Dataset excerpts
>>>
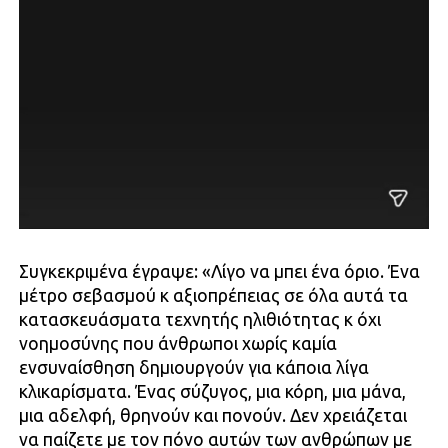
Συγκεκριμένα έγραψε: «Λίγο να μπει ένα όριο. Ένα
μέτρο σεβασμού κ αξιοπρέπειας σε όλα αυτά τα
κατασκευάσματα τεχνητής ηλιθιότητας κ όχι
νοημοσύνης που άνθρωποι χωρίς καμία
ενσυναίσθηση δημιουργούν για κάποια λίγα
κλικαρίσματα. Ένας σύζυγος, μια κόρη, μια μάνα,
μια αδελφή, θρηνούν και πονούν. Δεν χρειάζεται
να παίζετε με τον πόνο αυτών των ανθρώπων με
<<<
Task prompt | This task calls for an exact copy of the data above, without pictures.

Answer for the task |
Συγκεκριμένα έγραψε: «Λίγο να μπει ένα όριο. Ένα
μέτρο σεβασμού κ αξιοπρέπειας σε όλα αυτά τα
κατασκευάσματα τεχνητής ηλιθιότητας κ όχι
νοημοσύνης που άνθρωποι χωρίς καμία
ενσυναίσθηση δημιουργούν για κάποια λίγα
κλικαρίσματα. Ένας σύζυγος, μια κόρη, μια μάνα,
μια αδελφή, θρηνούν και πονούν. Δεν χρειάζεται
να παίζετε με τον πόνο αυτών των ανθρώπων με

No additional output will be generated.